In the first place, its PM Giuseppe Conte is ill-placed to act as an authoritative leader. Conte is an academic with no previous political experience, who owes his position entirely to the leaders of League and M5S – or rather, to the refusal of each to contemplate the other in the role of PM. He has no political following of his own and his name emerged only after the two parties had negotiated a program of which he will thus be able to act as little more than the executor.

In the second place, though the two parties have been thrown together by their populism, there are significant differences in their electoral and ideological profiles. League has its electoral center of gravity among small-business people in the prosperous North and is sustained by popular fears surrounding immigration, while M5S has its center of gravity in the poorer South and draws its support from across the left-right spectrum including some on the radical/libertarian left.

Time to Deliver

Against this background, the government is likely to find it difficult to retain support. Having come to power by riding the tide of anti-establishment protest, the parties in office will now have to make choices that will inevitably only satisfy some at the expense of disappointing others.

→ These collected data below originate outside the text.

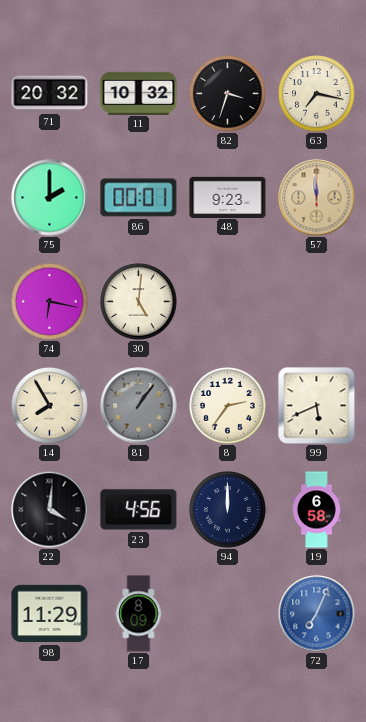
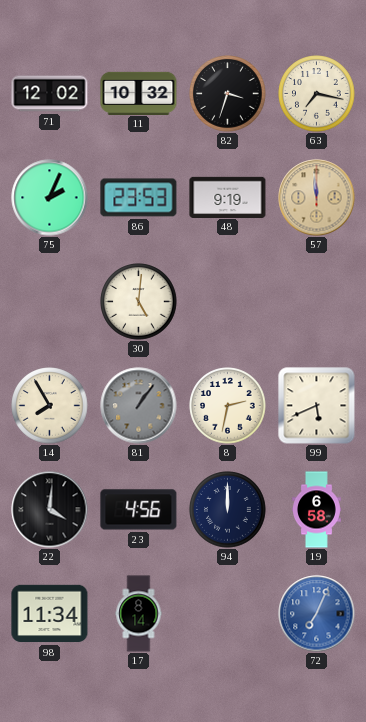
71: 20:32 -> 12:02
75: 2:00 -> 2:04
86: 00:01 -> 23:53
48: 9:23 -> 9:19
74: 6:17 -> none
8: 2:36 -> 2:32
98: 11:29 -> 11:34
17: 8:09 -> 8:14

Having embraced the far-right League, M5S is likely to find it difficult to retain the internal cohesion necessary to enable it to govern effectively with its new partner, given M5S supporters’ varied ideological profiles. Having used anti-establishment rhetoric to drive popular expectations to dizzy heights around the theme of a new beginning, around flagship policies on taxes and spending widely thought unrealistic, and around what they can do to loosen the European constraints, the parties now have to deliver.

On the one hand, a dogged insistence on their program, which would add over €100 billion to a national debt currently standing at over 130 percent of the gross domestic product, might satisfy their diehard supporters but bring economic chaos and so drive others away. On the other hand, recognition of the need for negotiation and compromise and therefore a failure fully to deliver on promises also threatens popular disappointment.

What is certain is that the new government’s performance is likely to have much to tell us about the future of democratic politics generally. As the first majority populist coalition in a large Western European state, the new government reflects the eclipse of the traditional left-right divide by the new divide driving the politics of the advanced democracies: the people versus the establishment.

As so often in the past, Italy is once again showing itself to be the cradle of political innovations likely to have significant echoes far beyond its own borders.